**** Dataset ****

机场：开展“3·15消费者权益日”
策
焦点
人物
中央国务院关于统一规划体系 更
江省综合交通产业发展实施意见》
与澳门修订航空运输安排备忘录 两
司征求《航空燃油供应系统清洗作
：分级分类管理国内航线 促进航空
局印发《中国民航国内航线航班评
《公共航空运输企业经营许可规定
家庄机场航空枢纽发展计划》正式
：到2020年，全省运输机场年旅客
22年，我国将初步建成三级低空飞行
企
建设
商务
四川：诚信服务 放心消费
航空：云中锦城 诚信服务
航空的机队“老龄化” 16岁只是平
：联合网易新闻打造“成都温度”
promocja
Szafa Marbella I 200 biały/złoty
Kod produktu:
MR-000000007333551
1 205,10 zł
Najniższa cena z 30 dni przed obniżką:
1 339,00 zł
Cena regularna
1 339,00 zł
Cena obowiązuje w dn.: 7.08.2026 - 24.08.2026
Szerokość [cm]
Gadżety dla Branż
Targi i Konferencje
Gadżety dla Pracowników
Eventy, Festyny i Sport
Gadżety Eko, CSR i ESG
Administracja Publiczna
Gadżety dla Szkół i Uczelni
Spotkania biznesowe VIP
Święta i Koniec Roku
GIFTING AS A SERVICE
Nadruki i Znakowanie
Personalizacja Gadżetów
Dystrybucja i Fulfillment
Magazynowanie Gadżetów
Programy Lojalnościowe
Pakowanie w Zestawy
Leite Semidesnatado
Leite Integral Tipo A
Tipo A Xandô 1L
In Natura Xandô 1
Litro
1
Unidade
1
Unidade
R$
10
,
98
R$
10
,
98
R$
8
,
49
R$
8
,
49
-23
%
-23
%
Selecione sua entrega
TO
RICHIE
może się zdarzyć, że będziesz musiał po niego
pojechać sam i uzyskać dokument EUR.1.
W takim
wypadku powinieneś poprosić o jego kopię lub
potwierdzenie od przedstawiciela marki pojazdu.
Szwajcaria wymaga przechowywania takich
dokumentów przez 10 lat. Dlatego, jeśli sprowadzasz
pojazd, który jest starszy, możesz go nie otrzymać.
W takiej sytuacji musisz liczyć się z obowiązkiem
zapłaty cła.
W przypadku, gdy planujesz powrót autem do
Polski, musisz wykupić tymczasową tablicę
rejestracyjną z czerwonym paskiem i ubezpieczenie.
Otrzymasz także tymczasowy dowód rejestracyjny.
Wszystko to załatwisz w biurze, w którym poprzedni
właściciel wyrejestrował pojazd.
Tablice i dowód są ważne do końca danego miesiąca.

****

_Exercise details_
Would you return all of the data exactly as it stands above?

_Response to the exercise_
机场：开展“3·15消费者权益日”
策
焦点
人物
中央国务院关于统一规划体系 更
江省综合交通产业发展实施意见》
与澳门修订航空运输安排备忘录 两
司征求《航空燃油供应系统清洗作
：分级分类管理国内航线 促进航空
局印发《中国民航国内航线航班评
《公共航空运输企业经营许可规定
家庄机场航空枢纽发展计划》正式
：到2020年，全省运输机场年旅客
22年，我国将初步建成三级低空飞行
企
建设
商务
四川：诚信服务 放心消费
航空：云中锦城 诚信服务
航空的机队“老龄化” 16岁只是平
：联合网易新闻打造“成都温度”
promocja
Szafa Marbella I 200 biały/złoty
Kod produktu:
MR-000000007333551
1 205,10 zł
Najniższa cena z 30 dni przed obniżką:
1 339,00 zł
Cena regularna
1 339,00 zł
Cena obowiązuje w dn.: 7.08.2026 - 24.08.2026
Szerokość [cm]
Gadżety dla Branż
Targi i Konferencje
Gadżety dla Pracowników
Eventy, Festyny i Sport
Gadżety Eko, CSR i ESG
Administracja Publiczna
Gadżety dla Szkół i Uczelni
Spotkania biznesowe VIP
Święta i Koniec Roku
GIFTING AS A SERVICE
Nadruki i Znakowanie
Personalizacja Gadżetów
Dystrybucja i Fulfillment
Magazynowanie Gadżetów
Programy Lojalnościowe
Pakowanie w Zestawy
Leite Semidesnatado
Leite Integral Tipo A
Tipo A Xandô 1L
In Natura Xandô 1
Litro
1
Unidade
1
Unidade
R$
10
,
98
R$
10
,
98
R$
8
,
49
R$
8
,
49
-23
%
-23
%
Selecione sua entrega
TO
RICHIE
może się zdarzyć, że będziesz musiał po niego
pojechać sam i uzyskać dokument EUR.1.
W takim
wypadku powinieneś poprosić o jego kopię lub
potwierdzenie od przedstawiciela marki pojazdu.
Szwajcaria wymaga przechowywania takich
dokumentów przez 10 lat. Dlatego, jeśli sprowadzasz
pojazd, który jest starszy, możesz go nie otrzymać.
W takiej sytuacji musisz liczyć się z obowiązkiem
zapłaty cła.
W przypadku, gdy planujesz powrót autem do
Polski, musisz wykupić tymczasową tablicę
rejestracyjną z czerwonym paskiem i ubezpieczenie.
Otrzymasz także tymczasowy dowód rejestracyjny.
Wszystko to załatwisz w biurze, w którym poprzedni
właściciel wyrejestrował pojazd.
Tablice i dowód są ważne do końca danego miesiąca.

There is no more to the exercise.